A médica Laura Helena Saldivar teve mantida uma condenação por injúria racial cometida contra um vigilante de 25 anos do Instituto Nacional de Traumatologia e Ortopedia do Acre (Into Acre), em Rio Branco. A decisão foi da Câmara Criminal do Tribunal de Justiça do Acre (TJ-AC), que negou um recurso da defesa no último dia 3.

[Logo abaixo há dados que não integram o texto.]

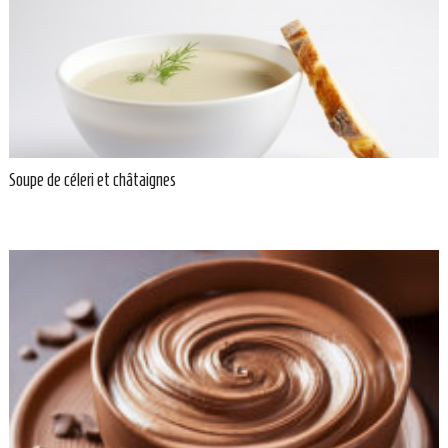
Soupe de céleri et châtaignes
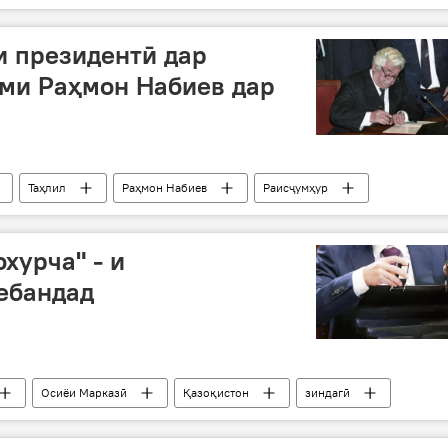
Дар Тоҷикистон
и президентӣ дар
ҳми Раҳмон Набиев дар
Таҳлил
Раҳмон Набиев
Раисҷумҳур
Дар Тоҷикистон
охурча" - и
ебандад
Осиёи Марказӣ
Қазоқистон
зиндагӣ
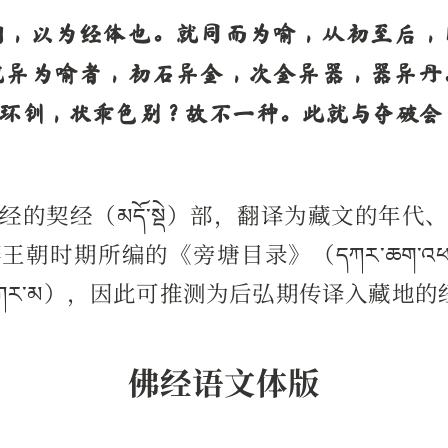
相，以为经体也。就同而为喻，从初至后，
就异为喻者，初石异金，次金异器，器异丹
环钏，状乖色别？故不一种。此就与夺破会
的契经（མདོ་སྡེ）部，翻译为藏文的年
朝时期所编的《旁塘目录》（དཀར་ཆག་འཕང
ྡན་དཀར་མ），因此可推测为后弘期传译入藏地
佛经语文体版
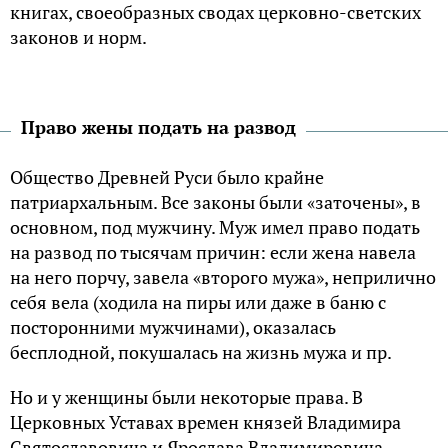
книгах, своеобразных сводах церковно-светских
законов и норм.
Право жены подать на развод
Общество Древней Руси было крайне
патриархальным. Все законы были «заточены», в
основном, под мужчину. Муж имел право подать
на развод по тысячам причин: если жена навела
на него порчу, завела «второго мужа», неприлично
себя вела (ходила на пиры или даже в баню с
посторонними мужчинами), оказалась
бесплодной, покушалась на жизнь мужа и пр.
Но и у женщины были некоторые права. В
Церковных Уставах времен князей Владимира
Святославовича и Ярослава Владимировича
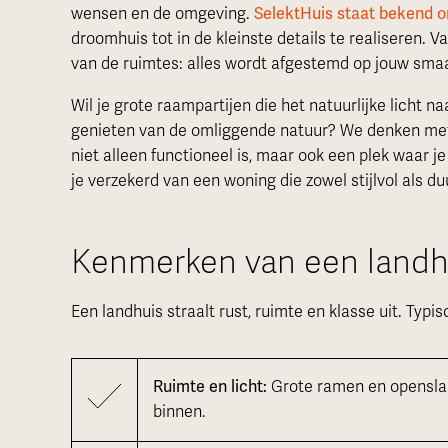
wensen en de omgeving.
SelektHuis staat bekend 
droomhuis tot in de kleinste details te realiseren. 
van de ruimtes: alles wordt afgestemd op jouw sma
Wil je grote raampartijen die het natuurlijke licht 
genieten van de omliggende natuur? We denken met 
niet alleen functioneel is, maar ook een plek waar je
je verzekerd van een woning die zowel stijlvol als du
Kenmerken van een landhu
Een landhuis straalt rust, ruimte en klasse uit. Typ
Ruimte en licht:
Grote ramen en opensla
binnen.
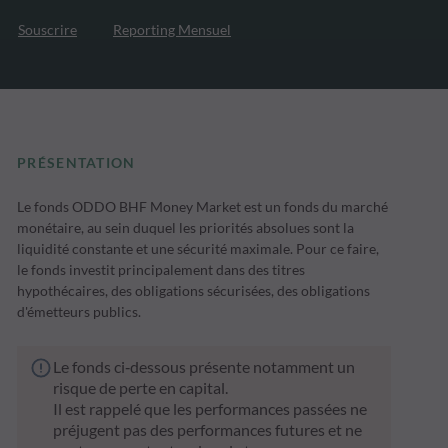
Souscrire
Reporting Mensuel
PRÉSENTATION
Le fonds ODDO BHF Money Market est un fonds du marché
monétaire, au sein duquel les priorités absolues sont la
liquidité constante et une sécurité maximale. Pour ce faire,
le fonds investit principalement dans des titres
hypothécaires, des obligations sécurisées, des obligations
d'émetteurs publics.
Le fonds ci‑dessous présente notamment un
risque de perte en capital.
Il est rappelé que les performances passées ne
préjugent pas des performances futures et ne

Este foi o terceiro veredito no caso, ocorrido em fevereiro de 2024. A médica foi absolvida em primeira instância em dezembro daquele ano. O Ministério Público do Acre (MP-AC) recorreu, e em outubro de 2025 o TJ reformou a sentença, condenando-a. Agora, a condenação foi mantida na terceira deliberação.
Defesa alega inocência
Ao g1, o advogado Marcelo Feitosa Zamora, que defende Laura, afirmou que a profissional não possui histórico de condutas discriminatórias e sempre manteve uma trajetória de respeito a pacientes e colegas de trabalho. A defesa sustenta que a acusação se baseia em relatos de testemunhas com versões divergentes ao longo do processo.
O caso
Conforme o processo, o vigia impediu a entrada de um veículo conduzido pelo marido de Laura porque o carro não estava entre os autorizados a acessar o estacionamento interno do hospital. Isso causou um desentendimento. Segundo testemunhas, a médica se referiu ao profissional com a frase: "Quem aquele caboco arigó pensa que é para me abordar desse jeito?", questionando o fato de a vítima tê-la chamado pelo pronome de tratamento "você".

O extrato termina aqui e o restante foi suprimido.